My point is that four weeks seems like a a lot of time to dedicate to a MVP.
I've seen people bang one out in a weekend. With this kind of business
proposal it would seem like a good idea to constrain the time spent on each
proposal. As mgkismal suggested 1-2 weeks sounds like the sweet spot.

------
cowchase
I don't think they will be able to hold up to their promise to provide "a
comprehensive analysis of (...) potential costs, timeframe, and technical
challenges". A rate of $100 per hour leaves them only 15 minutes per project
review. And then there would be no money left to implement the MVP of the
selected project.

------
mgkimsal
mixed feelings on this. i applaud the idea, but not sure he'll get _200_ idea
submissions at $25/pop to make it worth the effort. You might get further with
$100 one hour initial consultation with a short form report with a summary,
observations, recommendations for that $100, then from those, every so often,
choose the one you think you can add more value to, then offer a $5k or $10k 2
week "all hands" timeframe to build/execute everything possible. Not
everything is possible in 2 weeks, but there's a heck of a lot that can be
done in 2 weeks.
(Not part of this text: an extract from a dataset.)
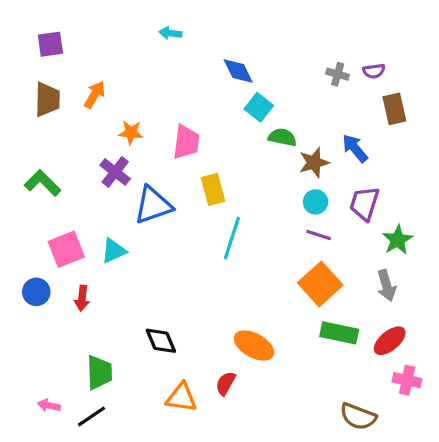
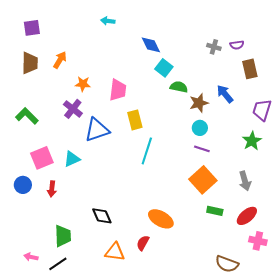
purple trapezoid: (364, 204) -> (262, 110), moved
green star: (398, 240) -> (252, 141), moved
green rectangle: (339, 333) -> (215, 211), size x0.7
If the idea/business guys/gals really are on the ball, and
the idea's solid, they can take the results of that 1-2 weeks and run with it.

------
ubersoftware
I have heard similar ideas in NYC lately. So many ideas and so few developers,
its a huge opportunity cost to technical founders. However pushing the early
stage business people to explain and flush out full their ideas before
building something is always good.

------
marshally
NOTE: I am not connected to this firm, just thought the model was interesting.